01 June 2003
In collaboration with flautist Neil McLaren and a very in-form London Chamber Orchestra under Geoffrey Simon, Ivanova demonstrated that she is a born virtuoso. Her sensitivity, beauty of sound and musicality captured the near-capacity audience, who quickly realized that here is one of the very few harpists who can simultaneously awe and charm. Her totality of technique and temperament was particularly in evidence in a dazzling rendition of Posse's The Carnival of Venice for harp and strings--the world premiere of an arrangement by Paul Sarcich, specially commissioned for the concert. The performance with Neil McLaren of Mozart's Concerto for Flute and Harp was at the same time simple, dazzling and direct--the way Mozart should be.

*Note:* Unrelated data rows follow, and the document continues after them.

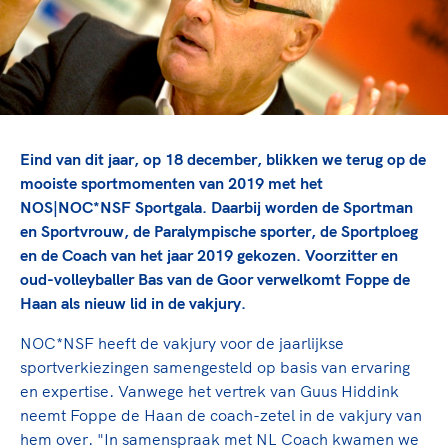
TeamNL Academie Kalender
Veilige en integere sport
Sportonderzoek
Diversiteit en inclusie
Sportakkoord II
Gezonde sportomgeving
Kennisaanbod TeamNL Experts
Duurzaamheid
TeamNL Sport Science Centre
Bekwaam sportkader
Game Changer
Eind van dit jaar, op 18 december, blikken we terug op de
Vitale clubs en bestuurlijk kader
TeamNL kids
Olympische Spelen LA28
mooiste sportmomenten van 2019 met het
Olympische geschiedenis
Paralympische Spelen LA28
NOS|NOC*NSF Sportgala. Daarbij worden de Sportman
en Sportvrouw, de Paralympische sporter, de Sportploeg
Sportmatch
Europese Spelen Istanbul 2027
en de Coach van het jaar 2019 gekozen. Voorzitter en
Clubacties
Nieuwspagina
oud-volleyballer Bas van de Goor verwelkomt Foppe de
Handboek Wet- en Regelgeving
Columns
Haan als nieuw lid in de vakjury.
Topsportbeleid
Opleidingen en trainingen
Topsportfinanciering
NOC*NSF heeft de vakjury voor de jaarlijkse
Maatschappelijke waarde topsport
sportverkiezingen samengesteld op basis van ervaring
High5 Stappenplan
en expertise. Vanwege het vertrek van Guus Hiddink
Top teamsportcompetities
Sport gaat niet vanzelf
neemt Foppe de Haan de coach-zetel in de vakjury van
Ruimte voor sport
hem over. "In samenspraak met NL Coach kwamen we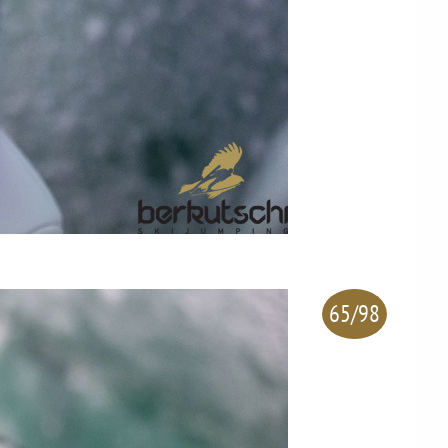
65/98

The sympathetic and rhythmically precise accompaniment by Geoffrey Simon and the orchestra was a key part in the overall enjoyment of this remarkable debut. The two works for strings alone, Corelli's Concerto Grosso Op.6 No.2 and Turina's La Oracion del Torero more than adequately complemented the harp music, as well as demonstrating Simon's gift for clarity and an obvious rapport with his musicians. These qualities were particularly evident in the Turina, a performance full of lyricism and fine colour shadings.
Commentator Edward Johnson wrote:
"The spirit of Stokowski hovered ever so slightly over the Wigmore Hall on 1 June during a London Chamber Orchestra concert presented by the Anglo-Suisse Artistic Foundation [now Swiss Global Artistic Foundation] and the Victor Salvi Foundation. It marked the debut here of the brilliant young Russian harpist Varvara Ivanova. One of her solo numbers was Marcel Grandjany's arrangement of Bach's Toccata and Fugue in D minor, which she played superbly, as she did another dazzling piece--the first performance of Paul Sarcich's virtuoso arrangement for strings and harp of The Carnival of Venice. Geoffrey Simon gave Ivanova sympathetic support in Debussy's Danses sacrée et profane, which had been given its first American recording by Stokowski in 1931. He also conducted a passionate performance of Turina's La Oracion el Torero, music which features in the recent Stokowski "Great Conductors" 2-CD set from IMG Artists."